Another limitation is the simple persona used in this chatbot. This persona was not found to significantly impact effectiveness or trust. This may be because the persona used in this study was simple, and therefore, potentially unengaging; it included only a name and title, it did not have a picture or other visual stimuli, and it did not engage in any personalized dialogue (eg, asking the participant questions). This is supported in the qualitative transcript review, which found that most participants did not acknowledge Sarah (the chatbot’s persona), and few responded to the greeting, addressed Sarah at some other point in the dialogue, or thanked Sarah. Overall, most of the participants did not appear to engage with Sarah beyond its use as a chatbot to deliver information, suggesting that some participants used the chatbot as more of a conventional search engine rather than a conversational agent. Future studies should examine other ways of representing personas to evaluate whether personas in general are useful in this context. Other representations could include additional visual stimuli like pictures or avatar images. As the representations transform into 3D or virtual agents, the required characteristics need to change as well and follow other design patterns [18,35]. Additionally, this study examined only differences in the qualifications of the chatbot’s persona; further work should examine how larger differences in the persona’s identity may improve the chatbot’s effectiveness, usability, and trust. Given that the low health literacy portion of the US population is disproportionately represented by low-income or ethnic minority populations [11], personas that better reflect these minorities may aid in improving the chatbot’s effectiveness for these underrepresented groups. There may also be other user interface design strategies that better facilitate the effectiveness of chatbots for these groups.
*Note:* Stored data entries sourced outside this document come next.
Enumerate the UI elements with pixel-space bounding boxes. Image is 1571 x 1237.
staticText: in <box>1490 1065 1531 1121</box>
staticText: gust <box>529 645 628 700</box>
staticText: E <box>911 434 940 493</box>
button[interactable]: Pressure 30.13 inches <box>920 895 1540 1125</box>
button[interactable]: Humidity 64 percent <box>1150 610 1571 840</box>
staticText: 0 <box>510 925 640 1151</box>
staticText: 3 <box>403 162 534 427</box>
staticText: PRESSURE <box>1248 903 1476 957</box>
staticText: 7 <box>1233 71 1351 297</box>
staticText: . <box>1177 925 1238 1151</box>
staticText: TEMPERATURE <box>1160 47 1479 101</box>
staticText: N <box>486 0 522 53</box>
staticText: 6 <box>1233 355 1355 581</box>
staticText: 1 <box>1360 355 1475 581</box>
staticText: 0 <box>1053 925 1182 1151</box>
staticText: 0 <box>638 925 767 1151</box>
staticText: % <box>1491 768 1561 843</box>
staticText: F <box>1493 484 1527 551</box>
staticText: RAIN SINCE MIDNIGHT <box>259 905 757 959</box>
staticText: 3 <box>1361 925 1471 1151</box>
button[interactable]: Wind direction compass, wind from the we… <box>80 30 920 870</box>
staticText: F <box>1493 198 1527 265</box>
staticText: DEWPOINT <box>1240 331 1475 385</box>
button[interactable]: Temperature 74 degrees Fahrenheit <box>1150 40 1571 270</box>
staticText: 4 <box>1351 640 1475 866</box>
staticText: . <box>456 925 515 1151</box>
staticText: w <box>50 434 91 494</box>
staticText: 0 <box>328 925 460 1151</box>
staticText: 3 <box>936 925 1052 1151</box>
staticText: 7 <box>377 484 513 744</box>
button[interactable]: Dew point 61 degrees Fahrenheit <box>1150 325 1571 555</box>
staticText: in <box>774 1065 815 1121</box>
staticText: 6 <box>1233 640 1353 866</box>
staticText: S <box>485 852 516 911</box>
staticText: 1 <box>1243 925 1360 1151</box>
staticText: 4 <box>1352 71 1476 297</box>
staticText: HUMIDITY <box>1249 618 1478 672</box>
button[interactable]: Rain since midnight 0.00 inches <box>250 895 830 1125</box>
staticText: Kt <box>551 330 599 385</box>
Neither language nor persona had a significant effect on trust in our study. This could be in part due to trust being difficult to measure and quantify [36,37]. Trust is complex and dynamic with multiple factors contributing to an individual’s trust [38]. It is also possible that the participants in our study developed negative trust or conditional trust, where individuals expected the chatbot to fail at some point (ie, negative trust) but still reported trusting it or expected that the chatbot could do certain things or tasks in certain contexts (eg, focusing only on blood pressure information from a health care chatbot) and still reported trusting it (ie, conditional trust) [36]. An example of the negative trust may have occurred when even the 9 participants who received 5 or more responses of “I don’t know” to their questions still had relatively high trust. Other studies have shown that using different relational strategies (eg, small talk and empathic reactions) was not able to foster trust in a chatbot [39].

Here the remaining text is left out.